Praise: Plaintiffs identify several sources of industry praise in support of their position, including Dr. Kohler’s testimony that Invega Sustenna is his “first choice” LAI, trade publication articles, an FDA employee’s remarks at a 2013 industry conference, and Invega Sustenna’s nomination for the Prix Galien award. The Court found that certain of the cited trade publications are the most probative evidence of praise.

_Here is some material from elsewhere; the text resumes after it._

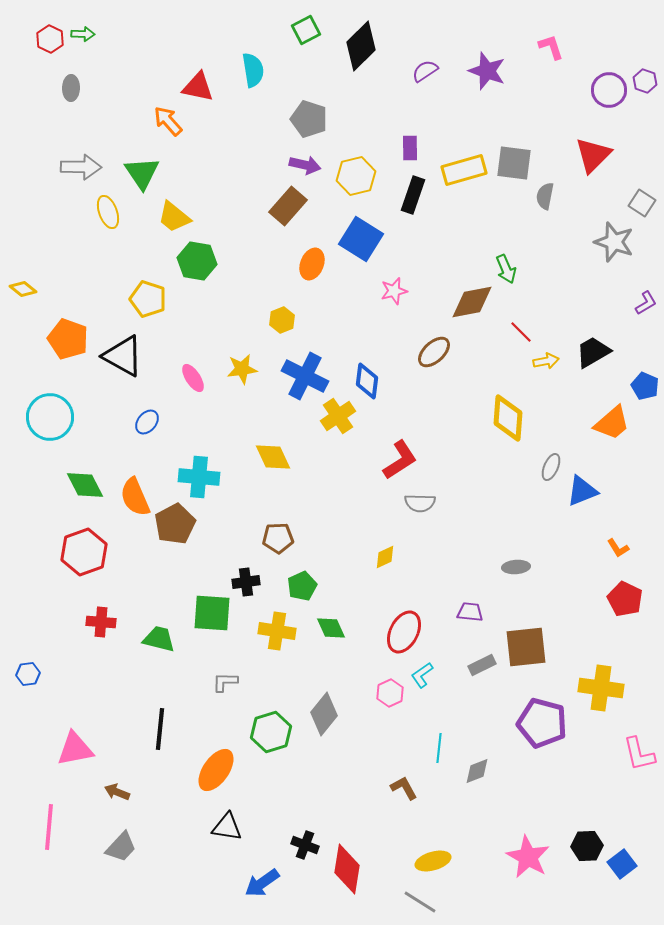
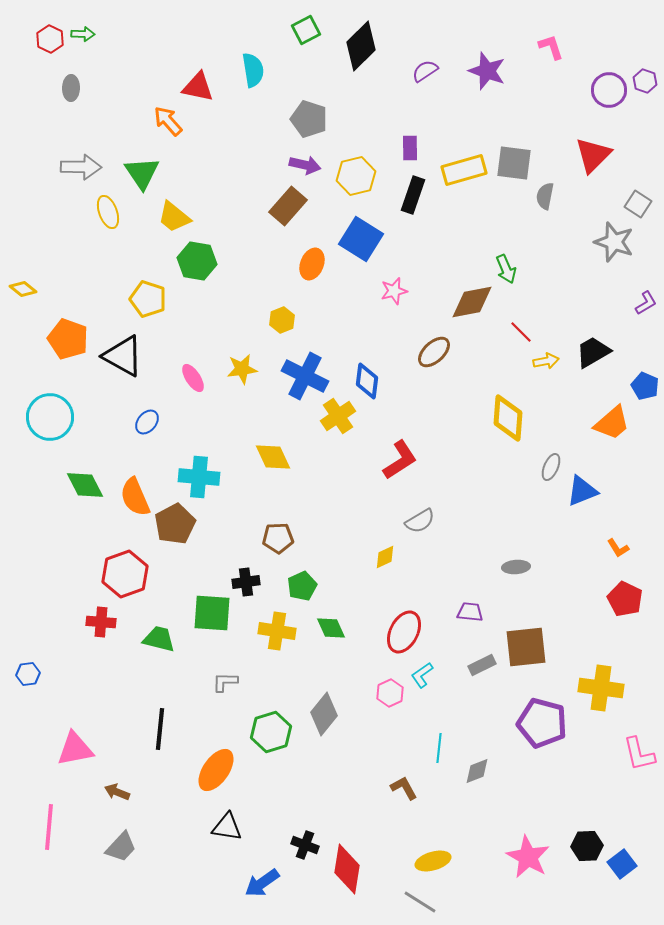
gray square at (642, 203): moved 4 px left, 1 px down
gray semicircle at (420, 503): moved 18 px down; rotated 32 degrees counterclockwise
red hexagon at (84, 552): moved 41 px right, 22 px down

Long-Felt Need and Failure of Others: The ti·ial evidence showed that the claimed invention satisfied the long-felt need for an LAI that could successfully initiate and maintain ti·eatment without oral supplementation. Prior to the
invention of Invega Sustenna, all antipsychotics on the market had significant limitations. For example, first-generation antipsychotics had unfavorable side effect profiles and required oral pretreatment and individualized dosing. The ’906 Patent fulfilled this long-felt need.

Commercial Success: Plaintiffs demonstrated that the claimed dosing regimens contributed to Invega Sustenna’s commercial success. The record indicates that, when adjusted for rebates and discounts, Invega Sustenna’s net sales in the United States have grown annually since its launch in 2009 and have exceeded $1 billion from 2015 through 2019. Furthermore, Invega Sustenna has accounted for over 50 percent of all revenue generated by sales of LAI antipsychotics in the United States annually from 2013 through 2019.

Thus, Teva has failed to meet its burden of showing that the ’906 Patent is invalid as obvious.

 

Teva also argued that the patent is invalid under lack of written description support and indefiniteness. But, Court also rejected these arguments and found patent not invalid.